Le Château Les Carmes Haut-Brion, archipel de vignes cerné d’asphalte et de béton, cultive une insularité oasienne. Un “îlot de fraîcheur”, dirait-on en employant le jargon initié de l’urbaniste chevronné. Les ceps de la propriété déploient leurs racines entre Bordeaux et Pessac, fait unique et quasi-anachronique tant la ville tend à prendre le pas sur la vigne.

La singularité du vignoble s’exprime également à travers son encépagement, dominé par le cabernet franc, signature locale et gage d’élégance pour les vins. Ce dernier trait de caractère a d’ailleurs valeur de précepte pour l’ensemble du domaine. Ne cédant rien à l’ostentatoire mais transcendant l’utilitaire, tout semble reposer ici à sa juste place. Le chai en est le parfait exemple. Imaginée par Philippe Starck et Luc Arsène-Henry, cette lame de métal permet une élégance brute sans compromettre la technique de pointe qu’exige l’aura de la propriété.

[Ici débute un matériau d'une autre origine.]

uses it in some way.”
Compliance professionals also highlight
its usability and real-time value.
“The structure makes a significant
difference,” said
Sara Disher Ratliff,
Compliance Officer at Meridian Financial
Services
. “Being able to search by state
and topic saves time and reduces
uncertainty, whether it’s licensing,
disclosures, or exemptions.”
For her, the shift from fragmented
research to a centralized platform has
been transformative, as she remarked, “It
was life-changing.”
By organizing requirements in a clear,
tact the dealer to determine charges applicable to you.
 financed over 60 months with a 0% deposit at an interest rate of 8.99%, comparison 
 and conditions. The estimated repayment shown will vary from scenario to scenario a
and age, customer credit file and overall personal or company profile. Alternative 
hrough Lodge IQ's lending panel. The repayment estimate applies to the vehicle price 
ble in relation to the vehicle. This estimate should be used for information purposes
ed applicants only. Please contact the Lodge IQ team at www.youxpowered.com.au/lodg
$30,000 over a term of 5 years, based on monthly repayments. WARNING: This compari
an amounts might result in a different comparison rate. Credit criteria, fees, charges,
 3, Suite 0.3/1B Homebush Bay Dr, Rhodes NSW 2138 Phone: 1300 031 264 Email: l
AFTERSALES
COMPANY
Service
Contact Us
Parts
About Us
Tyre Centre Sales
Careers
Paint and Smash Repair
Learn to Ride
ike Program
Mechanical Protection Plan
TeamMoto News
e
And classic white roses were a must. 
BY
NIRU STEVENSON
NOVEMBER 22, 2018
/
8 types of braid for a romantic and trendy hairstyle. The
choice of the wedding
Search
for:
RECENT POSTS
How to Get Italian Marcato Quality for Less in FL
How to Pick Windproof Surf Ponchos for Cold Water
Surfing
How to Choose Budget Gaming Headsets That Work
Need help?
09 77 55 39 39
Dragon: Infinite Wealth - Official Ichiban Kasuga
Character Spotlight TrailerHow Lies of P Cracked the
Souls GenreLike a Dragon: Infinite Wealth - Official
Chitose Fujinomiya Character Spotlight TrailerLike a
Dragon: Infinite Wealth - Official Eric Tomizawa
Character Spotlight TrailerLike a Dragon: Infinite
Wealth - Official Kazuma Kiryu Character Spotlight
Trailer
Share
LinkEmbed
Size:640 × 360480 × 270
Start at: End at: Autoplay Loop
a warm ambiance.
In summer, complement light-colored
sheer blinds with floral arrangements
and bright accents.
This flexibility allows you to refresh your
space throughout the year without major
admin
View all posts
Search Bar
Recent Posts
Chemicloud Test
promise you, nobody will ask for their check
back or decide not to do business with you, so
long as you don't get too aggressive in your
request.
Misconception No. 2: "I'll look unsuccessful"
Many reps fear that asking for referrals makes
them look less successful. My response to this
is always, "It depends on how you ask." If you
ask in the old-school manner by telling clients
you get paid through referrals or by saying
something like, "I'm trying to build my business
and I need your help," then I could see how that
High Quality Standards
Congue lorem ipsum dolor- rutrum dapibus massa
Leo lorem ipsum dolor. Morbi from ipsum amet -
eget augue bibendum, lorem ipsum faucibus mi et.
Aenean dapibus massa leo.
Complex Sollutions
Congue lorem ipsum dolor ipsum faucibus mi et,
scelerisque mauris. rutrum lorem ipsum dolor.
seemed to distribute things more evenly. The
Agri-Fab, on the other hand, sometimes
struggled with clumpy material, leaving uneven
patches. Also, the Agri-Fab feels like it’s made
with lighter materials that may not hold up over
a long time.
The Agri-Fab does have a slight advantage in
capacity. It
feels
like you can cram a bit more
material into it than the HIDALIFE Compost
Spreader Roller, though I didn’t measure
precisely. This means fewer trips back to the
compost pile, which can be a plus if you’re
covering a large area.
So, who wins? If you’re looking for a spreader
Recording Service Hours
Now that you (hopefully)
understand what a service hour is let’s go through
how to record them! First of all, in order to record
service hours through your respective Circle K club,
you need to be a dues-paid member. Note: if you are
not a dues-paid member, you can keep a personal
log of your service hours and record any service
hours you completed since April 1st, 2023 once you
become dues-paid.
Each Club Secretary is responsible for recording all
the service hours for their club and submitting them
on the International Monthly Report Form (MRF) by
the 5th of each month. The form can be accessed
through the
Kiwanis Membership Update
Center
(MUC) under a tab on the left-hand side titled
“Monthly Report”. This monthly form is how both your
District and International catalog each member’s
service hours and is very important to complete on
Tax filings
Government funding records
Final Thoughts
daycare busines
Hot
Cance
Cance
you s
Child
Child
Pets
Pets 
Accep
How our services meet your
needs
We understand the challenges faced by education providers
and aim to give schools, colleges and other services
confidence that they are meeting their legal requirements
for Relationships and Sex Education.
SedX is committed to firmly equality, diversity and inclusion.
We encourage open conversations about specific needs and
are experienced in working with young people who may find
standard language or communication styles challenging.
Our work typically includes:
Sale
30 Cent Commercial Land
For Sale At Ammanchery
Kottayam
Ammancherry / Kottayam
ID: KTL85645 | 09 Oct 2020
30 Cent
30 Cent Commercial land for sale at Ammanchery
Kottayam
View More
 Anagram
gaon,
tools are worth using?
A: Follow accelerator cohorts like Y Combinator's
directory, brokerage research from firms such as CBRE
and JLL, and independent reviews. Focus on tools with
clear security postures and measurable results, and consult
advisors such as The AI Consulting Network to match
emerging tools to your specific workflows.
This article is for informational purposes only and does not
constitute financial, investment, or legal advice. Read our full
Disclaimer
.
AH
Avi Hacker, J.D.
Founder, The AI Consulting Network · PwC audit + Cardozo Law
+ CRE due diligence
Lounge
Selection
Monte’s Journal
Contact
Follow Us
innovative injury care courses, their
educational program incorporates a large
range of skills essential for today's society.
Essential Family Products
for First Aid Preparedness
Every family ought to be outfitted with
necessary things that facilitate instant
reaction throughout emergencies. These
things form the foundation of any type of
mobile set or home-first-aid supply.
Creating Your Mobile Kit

Ce raffinement connaît un renouveau majeur en 2010, engendré par l’arrivée de Patrice Pichet aux Carmes Haut-Brion. “Je souhaitais le meilleur outil pour le meilleur vin possible”, se souvient le chef d’entreprise. Pour ce faire, il fait appel aux services de Guillaume Pouthier, jusqu’alors responsable technique des vins de propriété de la Maison Chapoutier. Cette transition s’effectue notamment par différentes évolutions, à la vigne comme au chai. Depuis 2012, les fermentations en grappes entières permettent une meilleure finesse des tanins, rendus plus équilibrés. Par ailleurs, les vinifications par infusion limitent drastiquement la manipulation des moûts, favorisant une extraction toujours plus délicate. L’élégance, toujours.

Cette démarche générale mêlant précision et esthétisme a donc, peu à peu, colonisé les chais. Si dans l’intimité du bois, de l’inox ou du béton se joue le prochain millésime, c’est à l'extérieur des cuves qu'il se raconte. Ainsi chaque année depuis 2017, un artiste habille celles-ci d’une fresque mêlant encore art et technique. Après Ara Starck, Sergio Mora ou Beniloys, c’était au tour de l'aquarelliste Christelle Téa de décorer et sublimer la cuve n°16 pour ce millésime 2020. La dessinatrice, l’une des plus en vue de la scène hexagonale, livre une interprétation originale de l’écosystème des Carmes, entre faune et flore préservées, mêlant les méandres du Peugue aux raisins des terroirs d’ici.

« J’ai l’habitude des performances dessinées sur de grandes toiles in situ. Et pourtant, en voyant les travaux des précédents lauréats, je me suis dit que je n’avais jamais peint de fresque aussi grande, qui plus est avec de la peinture alimentaire. L’idée était de m’inspirer du lieu, de la faune, de la flore, des éléments présents sur le site. Faire de cette cuvée une fête, dans l’esprit de ce lieu arborisé….cette nature florissante et source d’inspiration. » raconte Christelle Téa

En cœur de métropole, les Carmes Haut-Brion font figure d’oasis viticole, royaume d’une sobriété heureuse qui semble guider la propriété vers les plus hauts sommets bordelais.